Selain itu, alat mesin pertanian (alsintan) dan alat berat seperti ekskavator juga akan diuji coba dengan B20. Pengembangan inovasi pada produk Pindad diharapkan mampu berkontribusi terhadap penurunan impor alat berat.
Pindad terus berupaya berinovasi pada beberapa produknya terlebih dalam menghadapi persaingan global. “Indonesia merupakan pasar yang besar, negara lain juga harus beradaptasi,” katanya.
Menteri Perdagangan Enggartiasto Lukita pun mengapresiasi inovasi Pindad. Menurutnya, teknologi harus terus mengikuti perkembangan kebutuhan masyarakat dari semua aspek.

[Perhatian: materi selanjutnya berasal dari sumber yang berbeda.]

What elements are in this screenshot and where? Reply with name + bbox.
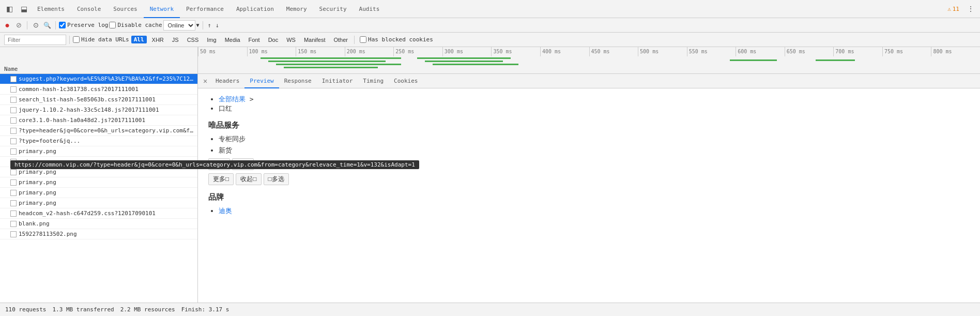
file-name: suggest.php?keyword=%E5%8F%A3%E7%BA%A2&f… (19, 76, 195, 82)
tick-11: 600 ms (736, 47, 785, 56)
breadcrumb-list: 全部结果 > 口红 (219, 95, 970, 113)
filter-ws[interactable]: WS (283, 36, 299, 43)
wf-bar-6 (425, 61, 503, 62)
dock-bottom-icon[interactable]: ⬓ (17, 2, 31, 16)
list-item[interactable]: jquery-1.10.2-hash-33c5c148.js?201711100… (0, 105, 197, 115)
file-icon (10, 179, 17, 186)
filter-input[interactable] (4, 35, 66, 45)
file-name: common-hash-1c381738.css?2017111001 (19, 86, 139, 93)
tab-network[interactable]: Network (144, 0, 180, 18)
tab-sources[interactable]: Sources (107, 0, 143, 18)
export-har-button[interactable]: ↓ (214, 22, 221, 29)
filter-font[interactable]: Font (246, 36, 263, 43)
list-item[interactable]: ?type=footer&jq... https://common.vip.co… (0, 136, 197, 146)
hide-data-urls-label[interactable]: Hide data URLs (73, 36, 129, 43)
more-menu-icon[interactable]: ⋮ (963, 2, 978, 16)
list-item[interactable]: common-hash-1c381738.css?2017111001 (0, 84, 197, 95)
filter-img[interactable]: Img (204, 36, 219, 43)
stop-button[interactable]: ⊘ (13, 20, 24, 31)
detail-tab-timing[interactable]: Timing (358, 74, 389, 88)
collapse-button[interactable]: 收起□ (236, 173, 261, 185)
filter-css[interactable]: CSS (184, 36, 202, 43)
disable-cache-label[interactable]: Disable cache (109, 22, 162, 28)
file-name: blank.png (19, 220, 50, 227)
filter-all-btn[interactable]: All (131, 36, 147, 43)
file-icon (10, 200, 17, 206)
preserve-log-text: Preserve log (67, 22, 108, 28)
wf-bar-1 (261, 57, 401, 59)
network-toolbar: ● ⊘ ⊙ 🔍 Preserve log Disable cache Onlin… (0, 18, 980, 33)
list-item[interactable]: 1592278113502.png (0, 229, 197, 239)
filter-media[interactable]: Media (222, 36, 243, 43)
detail-tab-initiator[interactable]: Initiator (317, 74, 358, 88)
file-icon (10, 138, 17, 144)
list-item[interactable]: suggest.php?keyword=%E5%8F%A3%E7%BA%A2&f… (0, 74, 197, 84)
cancel-button[interactable]: 取消 (232, 158, 254, 170)
list-item[interactable]: primary.png (0, 167, 197, 177)
warning-badge[interactable]: ⚠ 11 (943, 6, 963, 12)
has-blocked-label[interactable]: Has blocked cookies (360, 36, 433, 43)
detail-tab-response[interactable]: Response (279, 74, 317, 88)
list-item[interactable]: blank.png (0, 219, 197, 229)
detail-tab-headers[interactable]: Headers (210, 74, 244, 88)
file-icon (10, 169, 17, 175)
dock-left-icon[interactable]: ◧ (2, 2, 17, 16)
tab-audits[interactable]: Audits (353, 0, 386, 18)
tab-performance[interactable]: Performance (180, 0, 230, 18)
file-list: suggest.php?keyword=%E5%8F%A3%E7%BA%A2&f… (0, 74, 198, 303)
import-har-button[interactable]: ↑ (206, 22, 213, 29)
service-item-2: 新货 (219, 146, 970, 155)
preserve-log-label[interactable]: Preserve log (59, 22, 108, 28)
detail-tab-preview[interactable]: Preview (244, 74, 279, 88)
tab-memory[interactable]: Memory (280, 0, 313, 18)
list-item[interactable]: core3.1.0-hash-1a0a48d2.js?2017111001 (0, 115, 197, 126)
list-item[interactable]: primary.png (0, 188, 197, 198)
list-item[interactable]: search_list-hash-5e85063b.css?2017111001 (0, 95, 197, 105)
disable-cache-checkbox[interactable] (109, 22, 116, 28)
list-item[interactable]: primary.png (0, 177, 197, 188)
brand-link[interactable]: 迪奥 (219, 207, 232, 215)
filter-icon[interactable]: ⊙ (30, 20, 41, 31)
filter-manifest[interactable]: Manifest (301, 36, 329, 43)
wf-bar-5 (417, 57, 511, 59)
detail-tab-cookies[interactable]: Cookies (389, 74, 423, 88)
throttle-select[interactable]: Online (163, 20, 195, 31)
tick-12: 650 ms (785, 47, 834, 56)
file-icon (10, 86, 17, 93)
filter-xhr[interactable]: XHR (149, 36, 167, 43)
hide-data-urls-checkbox[interactable] (73, 36, 80, 43)
list-item[interactable]: primary.png (0, 157, 197, 167)
list-item[interactable]: primary.png (0, 146, 197, 157)
tab-application[interactable]: Application (230, 0, 280, 18)
breadcrumb-arrow: > (250, 95, 254, 103)
resources-size: 2.2 MB resources (120, 306, 175, 313)
file-icon (10, 221, 17, 227)
timeline-ticks: 50 ms 100 ms 150 ms 200 ms 250 ms 300 ms… (198, 47, 980, 56)
more-button[interactable]: 更多□ (208, 173, 234, 185)
file-name: ?type=footer&jq... (19, 138, 80, 144)
filter-other[interactable]: Other (331, 36, 351, 43)
tick-2: 150 ms (296, 47, 345, 56)
tick-13: 700 ms (833, 47, 882, 56)
transferred-size: 1.3 MB transferred (52, 306, 114, 313)
wf-bar-4 (284, 67, 378, 68)
multiselect-button[interactable]: □多选 (264, 173, 289, 185)
has-blocked-checkbox[interactable] (360, 36, 366, 43)
list-item[interactable]: ?type=header&jq=0&core=0&h_urls=category… (0, 126, 197, 136)
tab-console[interactable]: Console (71, 0, 107, 18)
tab-elements[interactable]: Elements (31, 0, 71, 18)
file-icon (10, 97, 17, 103)
list-item[interactable]: primary.png (0, 198, 197, 208)
breadcrumb-link[interactable]: 全部结果 (219, 95, 246, 103)
filter-js[interactable]: JS (169, 36, 182, 43)
tab-security[interactable]: Security (313, 0, 353, 18)
confirm-button[interactable]: 确认 (208, 158, 230, 170)
filter-doc[interactable]: Doc (265, 36, 282, 43)
close-detail-button[interactable]: × (200, 76, 210, 86)
list-item[interactable]: headcom_v2-hash-c647d259.css?12017090101 (0, 208, 197, 219)
file-icon (10, 231, 17, 237)
record-button[interactable]: ● (2, 20, 12, 31)
search-icon[interactable]: 🔍 (42, 20, 52, 31)
preserve-log-checkbox[interactable] (59, 22, 66, 28)
tick-1: 100 ms (247, 47, 296, 56)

Selain ekonomis, Enggar mengatakan penggunaan biodiesel juga bisa mengurangi ketergantungan impor minyak solar. “Tapi, aspek kualitas harus tetap terjamin,” ujar Enggar.
Pemerintah sebelumnya telah memperbolehkan sektor alutsista, PT Freeport Indonesia dan PT Perusahaan Listrik Negara (Persero) untuk tidak menggunakan B20 dalam campuran pada bahan bakar minyak solar. Keputusan itu ditetapkan pada pelaksanaan program perluasan mandatori B20 untuk semua sektor.
(Baca : Produsen Biodiesel Masih Hadapi Kendala dalam Penerapan B20)
Alasannya, Freeport tidak bisa menggunakan B20 pada dataran tinggi Grasberg, Papua karena bisa menyebabkan bahan bakar tersebut membeku. Sedangkan PLN diperbolehkan tak menggunakan B20 pada Pembangkit Listrik Tenaga Gas. Kelonggaran pada sektor Alutsista juga berkaitan dengan pertahanan dan keamanan.
Sementara itu, Ketua Umum Asosiasi Produsen Biofuel Indonesia (Aprobi) Master Parulian Tumanggor mengaku senang dengan peningkatan B20 menjadi B50 untuk produk Pindad. “Respons mereka sangat cepat tanggap,” kata Tumanggor.